As the holiday season winds down many of us are considering what to do with our now somewhat droopy Christmas tree. As simple as placing it out on the curb for collection might seem, that is not always the greenest option.
Often Christmas trees left out for trash collection end up in landfills slowly decomposing. That is, of course, not necessarily bad as a Christmas tree, sans ornaments and tinsel is organic material and will decompose. However, it’s not the quickest way to recycle.
A better option is to immediately convert that tree to usable wood chips or compost. Specialized Christmas tree recycling centers do just that.
More than 35 Christmas tree varieties can be recycled into chippings (used for everything from mulch to hiking trails), beachfront erosion prevention, shoreline stabilization, fish habitat and sedimentation management.
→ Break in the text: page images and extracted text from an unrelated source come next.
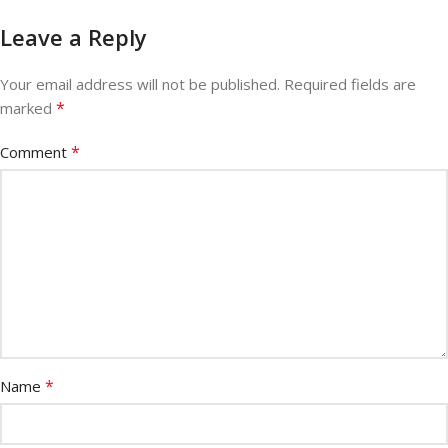
Leave a Reply
Your email address will not be published.
Required fields are
*
marked
*
Comment
*
Name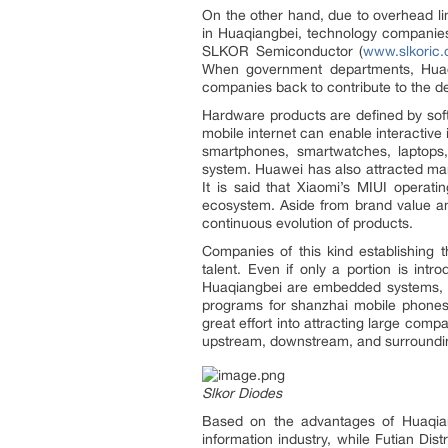
On the other hand, due to overhead li
in Huaqiangbei, technology companie
SLKOR Semiconductor (
www.slkoric
When government departments, Huaqi
companies back to contribute to the 
Hardware products are defined by soft
mobile internet can enable interactiv
smartphones, smartwatches, laptops
system. Huawei has also attracted ma
It is said that Xiaomi’s MIUI operat
ecosystem. Aside from brand value and
continuous evolution of products.
Companies of this kind establishing t
talent. Even if only a portion is int
Huaqiangbei are embedded systems, wit
programs for shanzhai mobile phones o
great effort into attracting large com
upstream, downstream, and surroundi
Slkor Diodes
Based on the advantages of Huaqiang
information industry, while Futian Dis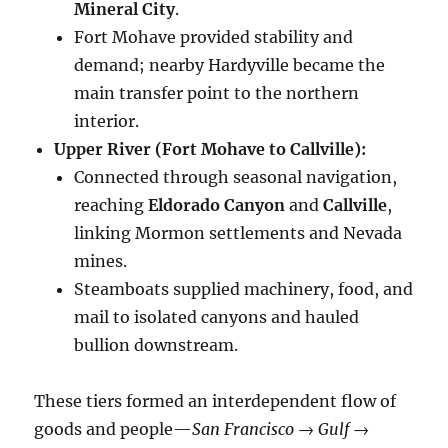
Mineral City
.
Fort Mohave provided stability and
demand; nearby Hardyville became the
main transfer point to the northern
interior.
Upper River (Fort Mohave to Callville):
Connected through seasonal navigation,
reaching
Eldorado Canyon
and
Callville
,
linking Mormon settlements and Nevada
mines.
Steamboats supplied machinery, food, and
mail to isolated canyons and hauled
bullion downstream.
These tiers formed an interdependent flow of
goods and people—
San Francisco → Gulf →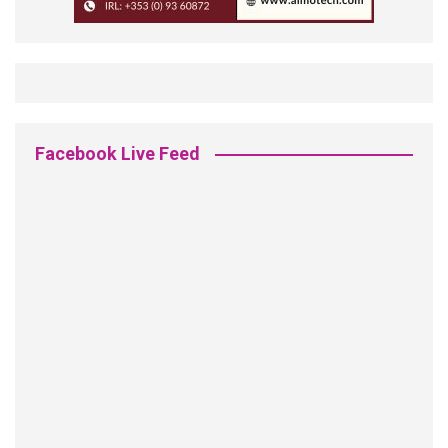
Facebook Live Feed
While many cities now do offer curbside Christmas tree recycling, in many areas a special trip to a recycling center is required. You can find your local center on a searchable database provided at Earth911.
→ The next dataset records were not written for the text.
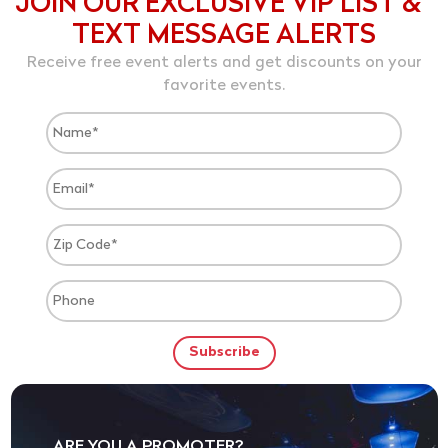
JOIN OUR EXCLUSIVE VIP LIST &
TEXT MESSAGE ALERTS
Receive free event alerts and get discounts on your
favorite events.
ARE YOU A PROMOTER?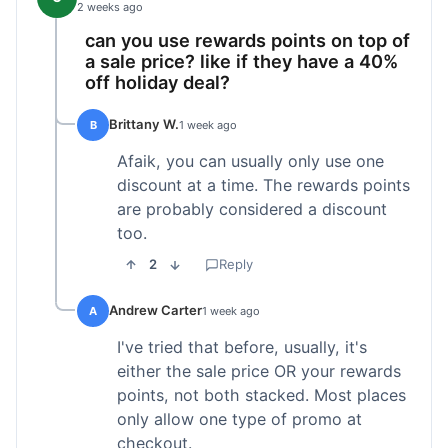
2 weeks ago
can you use rewards points on top of
a sale price? like if they have a 40%
off holiday deal?
Brittany W.
B
1 week ago
Afaik, you can usually only use one
discount at a time. The rewards points
are probably considered a discount
too.
2
Reply
Andrew Carter
A
1 week ago
I've tried that before, usually, it's
either the sale price OR your rewards
points, not both stacked. Most places
only allow one type of promo at
checkout.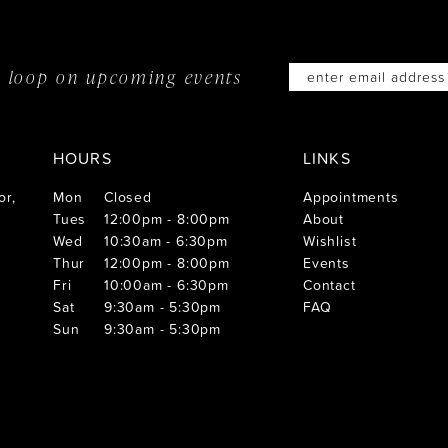
he loop on
upcoming events
HOURS
LINKS
or,
Mon
Closed
Appointments
Tues
12:00pm - 8:00pm
About
Wed
10:30am - 6:30pm
Wishlist
Thur
12:00pm - 8:00pm
Events
Fri
10:00am - 6:30pm
Contact
Sat
9:30am - 5:30pm
FAQ
Sun
9:30am - 5:30pm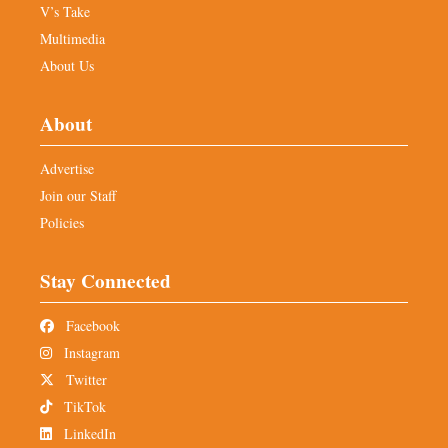
V’s Take
Multimedia
About Us
About
Advertise
Join our Staff
Policies
Stay Connected
Facebook
Instagram
Twitter
TikTok
LinkedIn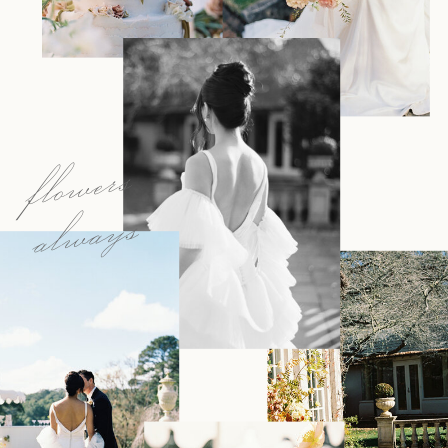
flowers
always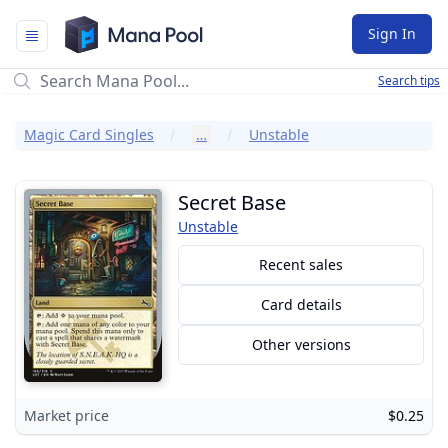
Mana Pool
Sign In
Search tips
Magic Card Singles
…
Unstable
Secret Base
Unstable
Recent sales
Card details
Other versions
Market price
$0.25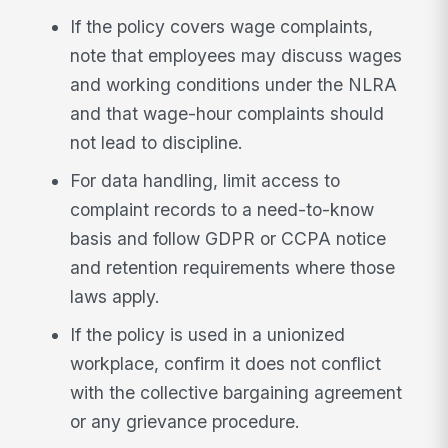
If the policy covers wage complaints,
note that employees may discuss wages
and working conditions under the NLRA
and that wage-hour complaints should
not lead to discipline.
For data handling, limit access to
complaint records to a need-to-know
basis and follow GDPR or CCPA notice
and retention requirements where those
laws apply.
If the policy is used in a unionized
workplace, confirm it does not conflict
with the collective bargaining agreement
or any grievance procedure.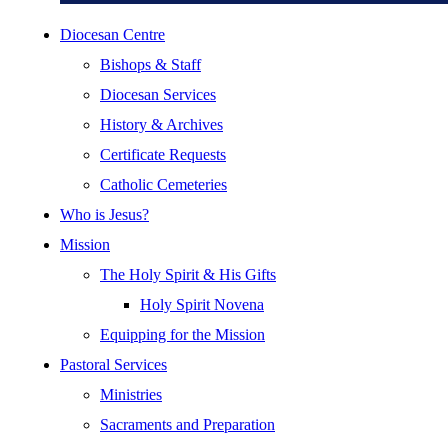
Diocesan Centre
Bishops & Staff
Diocesan Services
History & Archives
Certificate Requests
Catholic Cemeteries
Who is Jesus?
Mission
The Holy Spirit & His Gifts
Holy Spirit Novena
Equipping for the Mission
Pastoral Services
Ministries
Sacraments and Preparation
Close to 30 million of us chose real, rather than artificial Christmas trees this year so it’s worth the effort of removing ornaments and picking off tinsel. Consider also planting a tree to replace the one that gave you so much pleasure this holiday season. The Arbor Day Foundation offers lots of ways for you to help replant our forests.
Fantastic! Now I don’t feel as bad buying a cut tree!
Can you or can you not re-plant cut christmas trees? Has anyone had success replanting?
Jennifer Lance says
I don’t think that you could replant a cut tree, since it doesn’t have roots. I don’t have experience with cut trees, but do they sprout roots while in the water of the Christmas tree stand? If so, then it may work, but I think the shock from going from inside temps to outside temps in addition to transplant shock would make the odds very slim, even with a few tiny roots.
MC Milker says
I did a little research and no, you cannot replant a cut tree.
The average Christmas tree has grown for about 10 years and
has an extensive root system…which is then cut. Generally, unlike
house plants, which one can “root” – a tree is usually either grown
from seed or grafted onto another plant.
A stop at the local nursery could probably tell you if that’s possible.
Hmm…I think I’ll stop and find out! Sounds interesting.
john mccarthy says
can pine needles be recycled into air fresher paks??